Most Asian currencies rise on policy views

22 May, 2008

Most Asian currencies climbed on Wednesday, including the Singapore dollar and Taiwan dollar, as investors bet on currencies in countries where central banks are seen using exchange rates as an inflation-fighting tool. Both the Taiwan dollar and Malaysian ringgit rose by more than half a percent each.
The Taiwan currency is the top gainer in the region and has risen 6.5 percent so far this year. "On the regional foreign exchange markets, it's a broad dollar-weakness story," said Enrico Tanuwidjaja, strategist at OCBC Bank. The US dollar fell to a one-month low against a basket of currencies on Wednesday after comments from a German government official heightened expectations of higher euro zone interest rates.
"If we look at the yen and Korean won, the oil-sensitive currencies, even they gained against the greenback, while the Thai baht benefited from the neutral-turned-hawkish Bank of Thailand," Tanuwidjaja said.
The Thai central bank left interest rates unchanged at its policy meeting on Wednesday, but said it was ready to tighten monetary policy should inflation pick up later this year. The Thai baht jumped 0.7 percent to 31.86, its highest in nearly 2 weeks. Traders said the baht's climb was also due to a technical move after the currency broke resistance at the 32.50-per-dollar level.
"Another driving factor for the baht is the weaker US dollar across the board. The currency will rise before hitting a resistance level around 31.80," a trader in Bangkok said.

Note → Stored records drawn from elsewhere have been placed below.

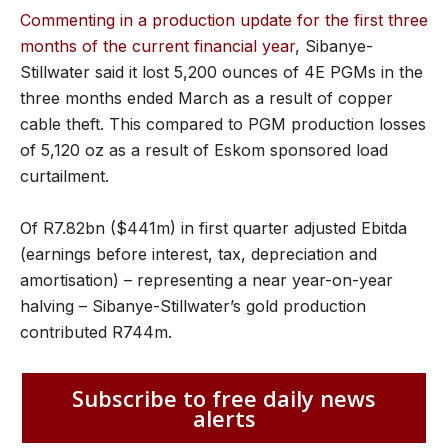
Commenting in a production update for the first three
months of the current financial year
, Sibanye-
Stillwater said it lost 5,200 ounces of 4E PGMs in the
three months ended March as a result of copper
cable theft. This compared to PGM production losses
of 5,120 oz as a result of Eskom sponsored load
curtailment.
Of R7.82bn ($441m) in first quarter adjusted Ebitda
(earnings before interest, tax, depreciation and
amortisation) – representing a near year-on-year
halving – Sibanye-Stillwater’s gold production
contributed R744m.
Subscribe to free daily news
alerts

Inflationary pressures weighed on the import-dependent region as oil prices continued their climb and reached a record high near $130 a barrel on Tuesday.
Despite concerns over the impact of rising oil prices on South Korea's economy, the won rebounded to 1,040.20 per dollar after hitting its lowest in more than two-and-a-half years as traders said they spotted the country's authorities selling dollars to curb sharp currency falls.
The won weakened to as low as 1,057.20 in early trading on oil price worries before monetary authorities were suspected of supporting the currency by selling as estimated $500 million, traders said. The currency rose as high as 1 percent in the day.
The Singapore dollar hit a two-week high at 1.3605 against a broadly weaker US dollar as investors bought the currency in anticipation that Singapore's authorities will let it rise further to quell inflation.
"The Singapore dollar is following other Asians against the US dollar, which is generally much lower," says a trader. Meanwhile, the Philippine peso, Indian rupee and Indonesian rupiah were weighed down by concerns over the impact of soaring crude prices on economic growth, with the peso hitting its lowest since November 2007.